Em maio de 2014, em noites muito similares as deste março, o movimento #OcupeEstelita ocupava o cais José Estelita. A ocupação cultural durou até junho e teve repercussão nacional e internacional, tensionando o discurso sobre direito à cidade. Na época, o filósofo David Harvey chegou a visitar a ocupação e dizer: “Eu falo sobre direito à cidade. Vocês o praticam.”
Embora brutalmente expulsa em junho de 2014, a ocupação gerou resultados práticos: conseguiu protelar a construção, exigindo que consultas populares fossem feitas para determinar como e a quem deveria atender as construções do Projeto Novo Recife. Ela também tornou o espaço culturalmente vivo, com uma programação regular de artes plásticas, educação, dança e música que acontece até hoje.

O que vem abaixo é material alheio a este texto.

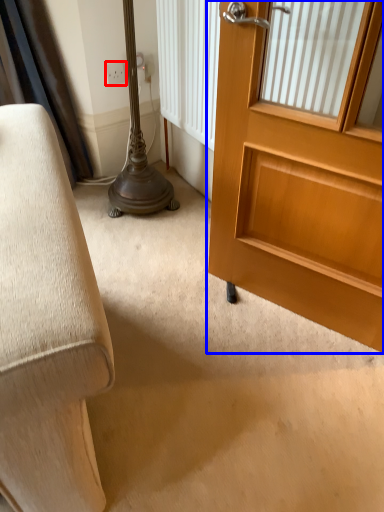 Question: Among these objects, which one is nearest to the camera, electric outlet (highlighted by a red box) or door (highlighted by a blue box)?

Choices:
 (A) electric outlet
 (B) door

Answer: (B)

Para Bianca Tavolari, pesquisadora do Núcleo Direito e Democracia, o movimento #OcupeEstelita foi um decisivo marco pelo direito à cidade no Brasil: “Ele mostra, de fato, que a população organizada tem voz na determinação do futuro da cidade. Quando saiu o projeto das torres no cais, a reação tão massiva de Recife se colocou como uma grande força, obrigando prefeitura, empresas e governo a conversar.”
Quando diante da possibilidade de perder um terreno que antes pertencia à União e poderia se tornar um parque ou espaço de habitação popular para uma área com recorte elitista – estão previstos apartamentos de luxo na construção do Novo Recife – a população tomou a decisão de sugerir outros usos para um terreno daquela proporção.
“A cidade é de todos, não é de um grupo só, de uma camada ou de quem só vive em torres. O cais é simbólico e tem que ser ocupado pelas pessoas. Quando o movimento vai lá e ocupa, diz: eu ocupei, você pode ocupar, habitar, e fazer o que quiser de maneira coletiva e democrática”, finaliza a especialista.
Atualização em 29/03/2019, às 18h12: O recurso de autoria da Prefeitura da Cidade do Recife foi acatado pelo desembargador Adalberto de Oliveira Melo suspendendo, desta forma, a liminar que interrompeu a demolição dos galpões do Projeto “Novo” Recife. Com essa decisão, o Consórcio retomou a derrubada dos galpões, inclusive colocando em risco a vida das/os ocupantes. Estão planejadas ações de resistência para hoje.